2. In het derde lid (nieuw) wordt «het eerste lid» vervangen door: het tweede lid.

3. Onder vernummering van het vijfde tot en met zevende lid tot zevende tot en met negende lid worden twee leden ingevoegd, luidende:

  • 5. Indien de gewezen rechterlijk ambtenaar gedurende de periode dat zij op basis van het eerste, tweede of vierde lid de laatstelijk genoten bezoldiging ontvangt tevens recht heeft op een financiële tegemoetkoming op basis van de Wet arbeid en zorg, wordt gedurende de periode waarin de financiële tegemoetkoming wordt genoten een inhouding toegepast op de doorbetaling van de laatstelijk genoten bezoldiging ter grootte van die financiële tegemoetkoming.

  • 6. Indien de gewezen rechterlijk ambtenaar aan de voorwaarden voor het toekennen van een financiële tegemoetkoming als bedoeld in het vijfde lid voldoet, maar geen financiële tegemoetkoming is toegekend omdat zij daarvoor geen aanvraag heeft ingediend, wordt de financiële tegemoetkoming geacht onverminderd te zijn genoten en wordt het vijfde lid overeenkomstig toegepast.

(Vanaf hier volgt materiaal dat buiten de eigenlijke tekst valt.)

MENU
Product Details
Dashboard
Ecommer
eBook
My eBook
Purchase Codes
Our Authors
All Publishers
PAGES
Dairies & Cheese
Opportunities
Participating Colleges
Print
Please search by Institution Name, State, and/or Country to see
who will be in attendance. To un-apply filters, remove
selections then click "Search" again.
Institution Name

4. In het zevende lid (nieuw) wordt «het eerste of het derde lid» vervangen door: het eerste, tweede of vierde lid.

5. Het achtste lid (nieuw) komt te luiden:

  • 8. Het in het zevende lid bedoelde tijdvak van 52 weken vangt aan met ingang van de eerste dag na beëindiging van de ingevolge het eerste, tweede of vierde lid aan de gewezen rechterlijk ambtenaar toekomende uitkering onderscheidenlijk de eerste dag waarop zij binnen een maand na die beëindiging ongeschikt is geworden tot het verrichten van arbeid.

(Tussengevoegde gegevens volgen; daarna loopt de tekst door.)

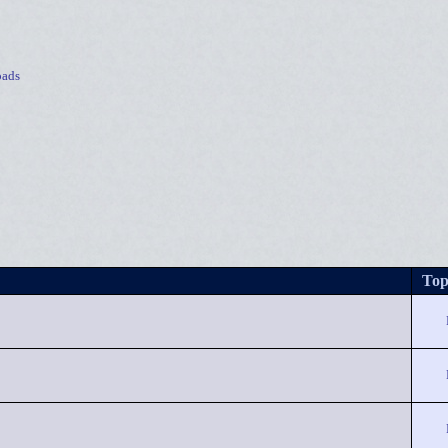
ads
Top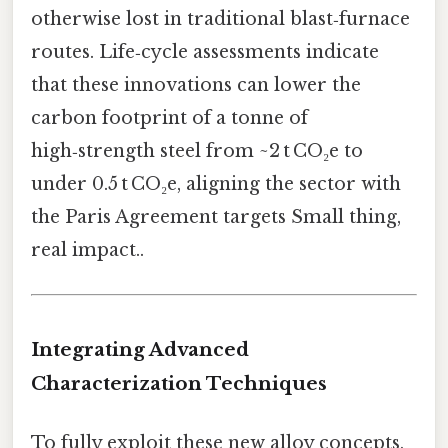
otherwise lost in traditional blast‑furnace
routes. Life‑cycle assessments indicate
that these innovations can lower the
carbon footprint of a tonne of
high‑strength steel from ~2 t CO₂e to
under 0.5 t CO₂e, aligning the sector with
the Paris Agreement targets Small thing,
real impact..
Integrating Advanced
Characterization Techniques
To fully exploit these new alloy concepts,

6. In het negende lid (nieuw) wordt «het vierde lid» vervangen door: het zevende lid.

L

In artikel 30, derde lid, vervalt «anders dan als gevolg van zijn eigen handelingen of nalaten van handelingen».

M

Artikel 35 wordt gewijzigd als volgt:

1. In het tweede lid wordt na «ongeschikt is tot het verrichten van zijn arbeid wegens ziekte» ingevoegd: alsmede gedurende het tijdvak waarin de rechterlijk ambtenaar na het eerste jaar nog ongeschikt is tot het verrichten van zijn arbeid wegens ziekte en de wachttijd, bedoeld in artikel 19, eerste lid van de WAO, op grond van het zevende lid van dat artikel is verlengd,.

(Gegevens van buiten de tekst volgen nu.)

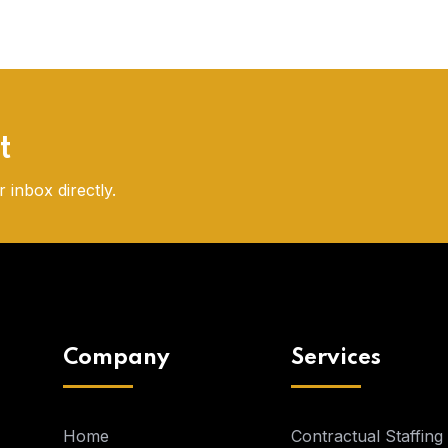
t
 inbox directly.
Company
Services
Home
Contractual Staffing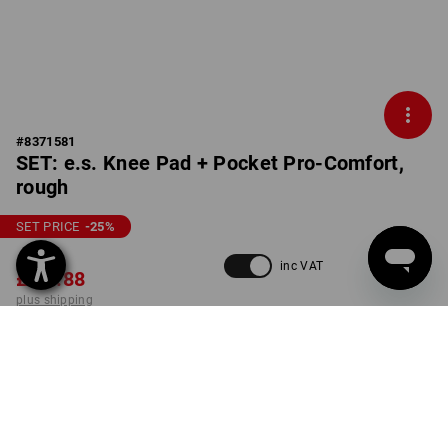
#
8371581
SET: e.s. Knee Pad + Pocket Pro-Comfort,
rough
SET PRICE
-25
%
£ 96.96
inc VAT
£ 71.88
plus shipping
Delivery time approx. 4-7
working days
set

2. Het derde lid komt te luiden:

  • 3. Indien de rechterlijk ambtenaar na ommekomst van het in het tweede lid bedoelde tijdvak nog ongeschikt is tot het verrichten van zijn arbeid wegens ziekte, is hij verplicht een hem opgedragen taak te aanvaarden indien sprake is van gangbare arbeid.

N

Artikel 36, vierde lid, komt te luiden:

  • 4. Onder arbeid als bedoeld in het derde lid, onderdeel c, wordt gedurende het eerste jaar dat de rechterlijk ambtenaar ongeschikt is tot het verrichten van zijn arbeid wegens ziekte, alsmede gedurende de periode waarin hij wegens ziekte hiertoe ongeschikt is en de wachttijd, bedoeld in artikel 19, eerste lid, van de WAO, op grond van het zevende lid van dat artikel is verlengd, passende arbeid verstaan. Gedurende de periode hierna wordt onder arbeid als bedoeld in het derde lid, onderdeel c, gangbare arbeid verstaan.

O

In artikel 36, zevende lid, wordt «de uitvoeringsinstelling, die de WAO uitvoert ten aanzien van de rechterlijk ambtenaar,» vervangen door: het UWV.

P

Onder verlettering van artikel 36a in artikel 36b wordt na artikel 36 een artikel ingevoegd, luidende:

Artikel 36a

  • 1. De rechterlijk ambtenaar, die wegens ziekte ongeschikt is om zijn arbeid te verrichten, kan, in afwijking van artikel 36, derde lid, worden ontslagen indien hij zonder deugdelijke grond weigert:

    a. gevolg te geven aan door de functionele autoriteit of een door de functionele autoriteit aangewezen deskundige gegeven redelijke voorschriften of mee te werken aan door de functionele autoriteit of een door de functionele autoriteit aangewezen deskundige getroffen maatregelen om hem in staat te stellen de eigen of andere passende arbeid te verrichten;

    b. passende arbeid te verrichten waartoe hij in de gelegenheid wordt gesteld; of

    c. zijn medewerking te verlenen aan het opstellen, evalueren en bijstellen van een plan van aanpak als bedoeld in artikel 71a, tweede lid, van de WAO.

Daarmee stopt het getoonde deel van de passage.